OK, let's check at the changes in items:


In [8]:
items = find_rome_dataset_by_name(rome_data, 'item')

new_items = set(items.new.code_ogr) - set(items.old.code_ogr)
obsolete_items = set(items.old.code_ogr) - set(items.new.code_ogr)
stable_items = set(items.new.code_ogr) & set(items.old.code_ogr)

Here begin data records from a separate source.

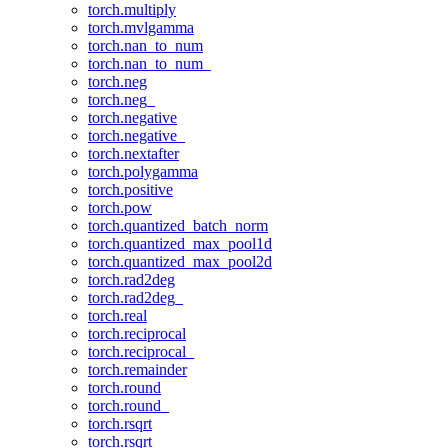
torch.multiply
torch.mvlgamma
torch.nan_to_num
torch.nan_to_num_
torch.neg
torch.neg_
torch.negative
torch.negative_
torch.nextafter
torch.polygamma
torch.positive
torch.pow
torch.quantized_batch_norm
torch.quantized_max_pool1d
torch.quantized_max_pool2d
torch.rad2deg
torch.rad2deg_
torch.real
torch.reciprocal
torch.reciprocal_
torch.remainder
torch.round
torch.round_
torch.rsqrt
torch.rsqrt_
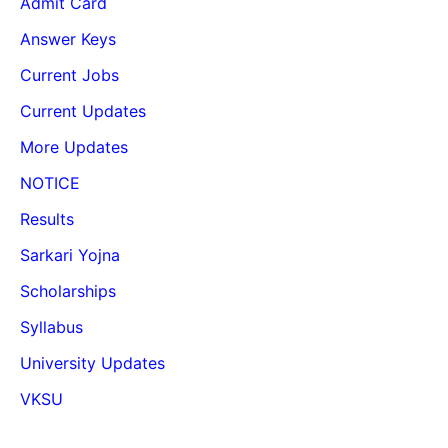
Admit Card
Answer Keys
Current Jobs
Current Updates
More Updates
NOTICE
Results
Sarkari Yojna
Scholarships
Syllabus
University Updates
VKSU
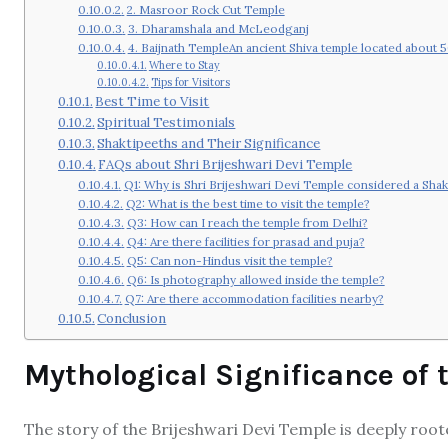
2. Masroor Rock Cut Temple
3. Dharamshala and McLeodganj
4. Baijnath TempleAn ancient Shiva temple located about 
Where to Stay
Tips for Visitors
Best Time to Visit
Spiritual Testimonials
Shaktipeeths and Their Significance
FAQs about Shri Brijeshwari Devi Temple
Q1: Why is Shri Brijeshwari Devi Temple considered a Shak
Q2: What is the best time to visit the temple?
Q3: How can I reach the temple from Delhi?
Q4: Are there facilities for prasad and puja?
Q5: Can non-Hindus visit the temple?
Q6: Is photography allowed inside the temple?
Q7: Are there accommodation facilities nearby?
Conclusion
Mythological Significance of
The story of the Brijeshwari Devi Temple is deeply roo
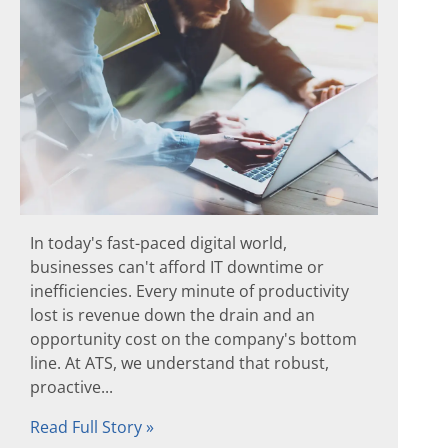
In today's fast-paced digital world,
businesses can't afford IT downtime or
inefficiencies. Every minute of productivity
lost is revenue down the drain and an
opportunity cost on the company's bottom
line. At ATS, we understand that robust,
proactive...
Read Full Story »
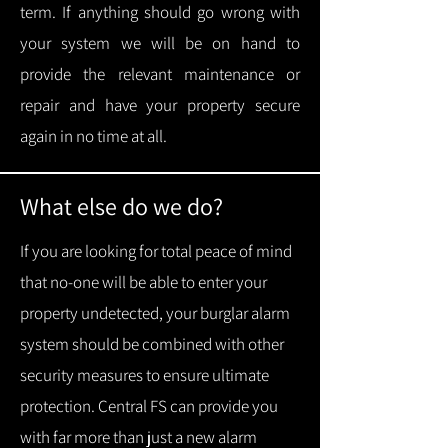
term.
If anything should go wrong with
your system we will be on hand to
provide the relevant maintenance or
repair and have your property secure
again in no time at all.
What else do we do?
If you are looking for total peace of mind
that no-one will be able to enter your
property undetected, your burglar alarm
system should be combined with other
security measures to ensure ultimate
protection.
Central FS can provide you
with f
ar more than just a new alarm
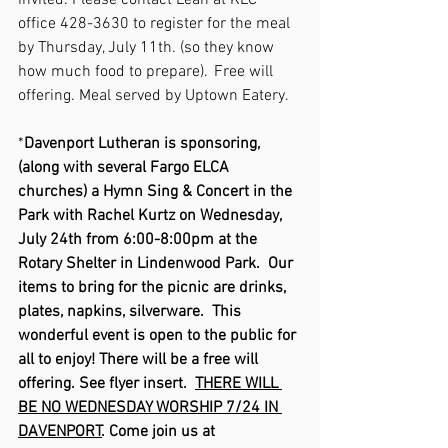
invited. Please contact Leah at KLC 
office 428-3630 to register for the meal 
by Thursday, July 11th. (so they know 
how much food to prepare).  Free will 
offering. Meal served by Uptown Eatery. 
*
Davenport Lutheran is sponsoring, 
(along with several Fargo ELCA 
churches) a Hymn Sing & Concert in the 
Park with Rachel Kurtz on Wednesday, 
July 24th from 6:00-8:00pm at the 
Rotary Shelter in Lindenwood Park.  Our 
items to bring for the picnic are drinks, 
plates, napkins, silverware.  This 
wonderful event is open to the public for 
all to enjoy! There will be a free will 
offering. See flyer insert.  
THERE WILL 
BE NO WEDNESDAY WORSHIP 7/24 IN 
DAVENPORT
. Come join us at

matplotlib_venn.venn2((len(obsolete_items), len(new_items), len(stable_items)), (OLD_VERSION, NEW_VERSION));


As anticipated it is a very minor change (hard to see it visually): some items are now obsolete and new ones have been created. Let's have a look.


In [9]:
items.old[items.old.code_ogr.isin(obsolete_items)].tail()


Out[9]:
code_ogr libelle code_type_referentiel code_ref_rubrique code_tete_rgpmt libelle_activite_impression libelle_en_tete_regroupement
8294 121553 Contractualiser une prestation avec un client 2 6 NaN NaN NaN
8295 121553 Contractualiser une prestation avec un client 2 9 NaN NaN NaN
8472 121772 Etablir les modalités d''une prestation avec le client 2 9 NaN NaN NaN
8751 122123 Poser des matériaux d''isolation 2 6 NaN NaN NaN
8752 122123 Poser des matériaux d''isolation 2 9 NaN NaN NaN

In [10]:
items.new[items.new.code_ogr.isin(new_items)].head()


Out[10]:
code_ogr libelle code_type_referentiel code_ref_rubrique code_tete_rgpmt libelle_activite_impression libelle_en_tete_regroupement
5916 115701 Mener une campagne d''e-mailing 2 9 NaN NaN NaN
5929 115832 Knowledge Management 1 10 NaN NaN NaN
5951 115923 Insights marketing 1 10 NaN NaN NaN
5952 115924 Management de l''économie numérique 1 10 NaN NaN NaN
6022 116279 Mettre en place des solutions de suivi (tracking) pour analyser le trafic d''un site et les comportements de navigation des visiteurs 2 9 NaN NaN NaN

Those entries look legitimate.

The changes in liens_rome_referentiels include changes for those items, so let's only check the changes not related to those.


In [11]:
links = find_rome_dataset_by_name(rome_data, 'liens_rome_referentiels')
old_links_on_stable_items = links.old[links.old.code_ogr.isin(stable_items)]
new_links_on_stable_items = links.new[links.new.code_ogr.isin(stable_items)]

old = old_links_on_stable_items[['code_rome', 'code_ogr']]
new = new_links_on_stable_items[['code_rome', 'code_ogr']]

links_merged = old.merge(new, how='outer', indicator=True)
links_merged['_diff'] = links_merged._merge.map({'left_only': 'removed', 'right_only': 'added'})
links_merged._diff.value_counts()


Out[11]:
added    48
Name: _diff, dtype: int64

So in addition to the added and remove items, there are 48 fixes. Let's have a look:


In [12]:
job_group_names = find_rome_dataset_by_name(rome_data, 'referentiel_code_rome').old.set_index('code_rome').libelle_rome
item_names = items.new.set_index('code_ogr').libelle.drop_duplicates()
links_merged['job_group_name'] = links_merged.code_rome.map(job_group_names)
links_merged['item_name'] = links_merged.code_ogr.map(item_names)
links_merged.dropna().head(10)


Out[12]:
code_rome code_ogr _merge _diff job_group_name item_name
30577 C1401 121910 right_only added Gestion en banque et assurance Mener une action commerciale
30578 E1101 115743 right_only added Animation de site multimédia E-commerce
30579 E1107 121431 right_only added Organisation d''évènementiel Contractualiser une prestation
30580 E1104 104155 right_only added Conception de contenus multimédias Gestion financière
30581 E1104 118319 right_only added Conception de contenus multimédias Dispositifs de financement culturel
30582 E1104 119109 right_only added Conception de contenus multimédias Définir les moyens humains, matériels et financiers d''un projet
30583 E1104 119659 right_only added Conception de contenus multimédias Sélectionner un projet en cohérence avec une politique artistique
30584 E1104 121661 right_only added Conception de contenus multimédias Négocier des partenariats
30585 E1104 124059 right_only added Conception de contenus multimédias Établir un dossier de demande de financement
30586 E1104 124097 right_only added Conception de contenus multimédias Promouvoir un projet

Those fixes make sense (not sure why they were not done before, but let's not complain: it is fixed now).

Conclusion

The new version of ROME, v333, introduces very minor changes which reflect quite well what they wrote in their changelog. The transition should be transparent with a very small advantage over the old version.